We expect to be beginners. We expect not to know what we’re doing. We expect to make mistakes and learn as we go. Nobody looks at a teenager learning to drive and thinks, “Well, they really should have this figured out by now,” despite how many hours they’ve logged on driving games. Being inexperienced is just part of the deal when you’re young. It’s assumed. It’s allowed.
But something interesting happens as we get older.
We spend years building careers, raising families, solving problems, and becoming genuinely capable in all sorts of ways. We develop expertise. We gain confidence. We figure things out. And without even realizing it, we start building lives where being a beginner becomes entirely optional. We gradually arrange things so that we mostly operate inside the territory we already know.
That’s not necessarily a bad thing; there’s something deeply satisfying about competence. It’s nice to walk into situations feeling prepared instead of overwhelmed. It’s nice to have enough experience that you can handle most of what life throws at you without completely falling apart. But competence can become so comfortable that we stop putting ourselves in situations where we don’t already know the answers. And that’s where things get interesting.
A few years ago, I joined a musical revue with a local theater group. At first, it sounded like fun. Something different. Something outside my normal routine. I’d never done anything like it before, which honestly seemed like part of the appeal.
And then rehearsals started.
Suddenly, I wasn’t just learning a few songs. I was learning choreography. I was learning staging. I was learning how to move while singing — which, I can tell you from personal experience, is significantly harder than it sounds. I was learning how to remember where I was supposed to be, how to tell a story through a performance, and how to do all of it in front of an actual audience. And if I’m being completely honest, there were moments during those rehearsals where I genuinely wondered what I had gotten myself into. Like, deeply wondered.

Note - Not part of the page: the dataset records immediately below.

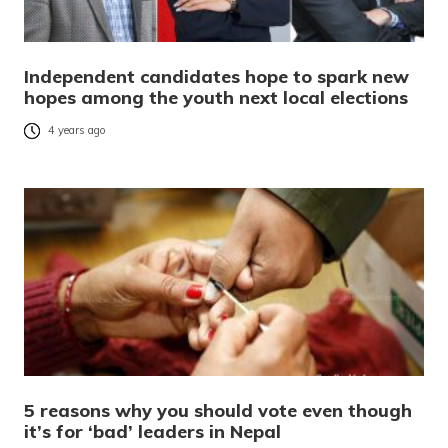
Independent candidates hope to spark new
hopes among the youth next local elections
4 years ago
5 reasons why you should vote even though
it’s for ‘bad’ leaders in Nepal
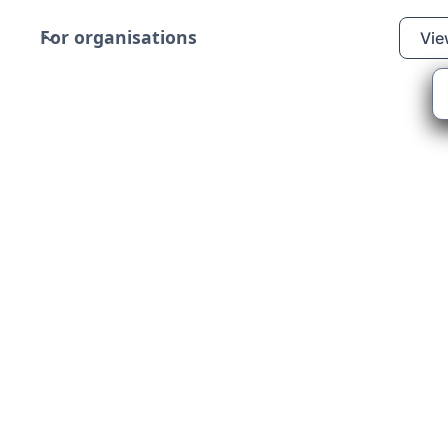
For organisations
Vie
s Support
pport (Scotland) is
ening per month, for
r those who are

It’s one thing to try something new. It’s another thing entirely to discover that you are not immediately good at it. And I was not immediately good at it.
I think that’s the part nobody really talks about. When we’re younger, being a beginner doesn’t bother us much because it’s expected — it’s the whole point. When we’re older, being a beginner can feel surprisingly uncomfortable, because we’re so used to being competent. We’re used to knowing. We’re used to having answers. We’re used to understanding the rules of whatever room we’re in. Being a beginner means stepping into a room where none of that applies, and you just have to be okay with that for a while.

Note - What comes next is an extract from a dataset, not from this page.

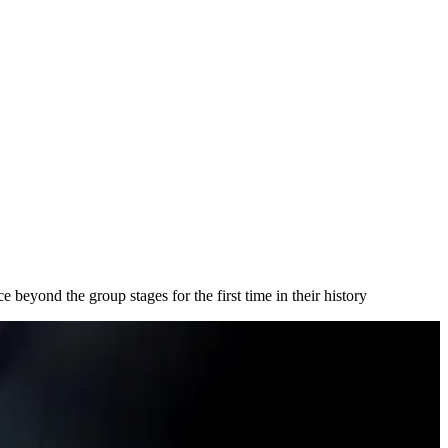
 beyond the group stages for the first time in their history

For me, the hardest part of that whole experience wasn’t learning the songs. It wasn’t even the choreography (though, if you were to ask anyone who was there, I definitely struggled).
No, the hardest part was being willing to be bad at something long enough to eventually get better at it.

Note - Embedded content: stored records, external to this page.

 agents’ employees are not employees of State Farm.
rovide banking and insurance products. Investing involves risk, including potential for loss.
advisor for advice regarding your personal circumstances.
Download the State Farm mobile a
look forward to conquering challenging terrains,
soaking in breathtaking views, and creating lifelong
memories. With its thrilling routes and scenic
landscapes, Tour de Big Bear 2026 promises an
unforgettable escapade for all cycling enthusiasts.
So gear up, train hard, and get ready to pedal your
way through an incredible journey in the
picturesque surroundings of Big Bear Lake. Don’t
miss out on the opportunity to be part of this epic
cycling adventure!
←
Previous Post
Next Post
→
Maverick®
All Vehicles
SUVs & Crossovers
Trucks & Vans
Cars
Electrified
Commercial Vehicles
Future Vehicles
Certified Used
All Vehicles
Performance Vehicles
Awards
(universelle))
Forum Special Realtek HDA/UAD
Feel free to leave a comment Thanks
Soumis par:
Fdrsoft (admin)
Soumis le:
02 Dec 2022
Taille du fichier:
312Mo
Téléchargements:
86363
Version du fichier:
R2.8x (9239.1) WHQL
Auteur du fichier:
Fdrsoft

That required a different kind of confidence than I was used to. Not the confidence that comes from knowing, but the confidence that comes from learning. The kind that says, I don’t know how to do this yet, but I’m going to keep showing up anyway.
And here’s what I think happens to a lot of people as they get older. It’s not that they’re incapable of learning new things. It’s that they’ve spent decades building an identity around being competent, and starting over threatens that identity. Being a beginner means making mistakes in front of other people. It means asking questions that feel like they should be obvious. It means looking awkward and uncertain in situations where you’d much rather look like you know what you’re doing.
So people stop trying. Not out of laziness, but out of self-protection.
Here’s the thing… some of the most meaningful experiences of my life have come from exactly those uncomfortable situations. Writing my first book. Stepping back in front of a camera after nearly three decades. Learning entirely new skills and meeting people I never would have crossed paths with otherwise. None of those experiences started with confidence. They started with curiosity, which, it turns out, is enough to get you through the door. The confidence tends to show up later, once you’ve already committed to being there.
I don’t remember every mistake I made during that revue. I don’t remember every step I got wrong or every rehearsal where I felt completely behind. What I remember is the experience itself: the growth, the friendships, the genuine satisfaction of doing something that felt impossible when I started. That’s the thing about being a beginner. You only get to be one for a little while. Eventually, you learn. Eventually, you improve. Eventually, you become the person who knows what they’re doing. But to get there, you have to be willing to first be the person who absolutely does not.
And that’s true whether you’re learning choreography, writing a book, dating after loss, changing careers, or pursuing something you’ve been quietly putting off for years. Every meaningful chapter starts with someone who doesn’t know what they’re doing yet. The question is just whether we’re willing to be that person again.
Your Turn
This week, I’d like to invite you to reflect on something you’ve been interested in trying but haven’t pursued. What’s actually stopping you? Is it the thing itself, or is it the idea of being a beginner? What might become possible if you gave yourself permission to be inexperienced for a while? And what might you find on the other side of that learning curve?
Look, I try to take every day as an opportunity to learn something new. For me, it keeps life fresh. It reminds me there’s still more to discover. What about you?